• _Task details_
Since only the written part is wanted, repeat the records exactly and omit the pictures.
Records provided: Begin
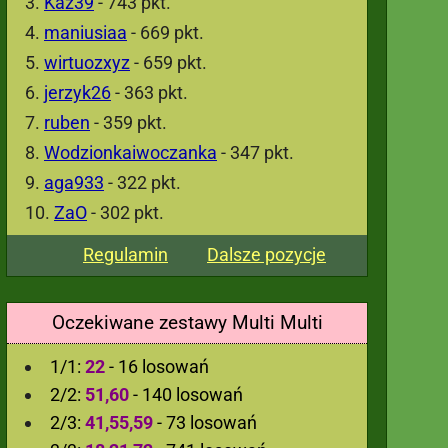
Kaz39
- 743 pkt.
maniusiaa
- 669 pkt.
wirtuozxyz
- 659 pkt.
jerzyk26
- 363 pkt.
ruben
- 359 pkt.
Wodzionkaiwoczanka
- 347 pkt.
aga933
- 322 pkt.
ZaO
- 302 pkt.
Regulamin
Dalsze pozycje
Oczekiwane zestawy Multi Multi
1/1:
22
- 16 losowań
2/2:
51,60
- 140 losowań
2/3:
41,55,59
- 73 losowań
Records provided: End
• _Task result_
Kaz39
- 743 pkt.
maniusiaa
- 669 pkt.
wirtuozxyz
- 659 pkt.
jerzyk26
- 363 pkt.
ruben
- 359 pkt.
Wodzionkaiwoczanka
- 347 pkt.
aga933
- 322 pkt.
ZaO
- 302 pkt.
Regulamin
Dalsze pozycje
Oczekiwane zestawy Multi Multi
1/1:
22
- 16 losowań
2/2:
51,60
- 140 losowań
2/3:
41,55,59
- 73 losowań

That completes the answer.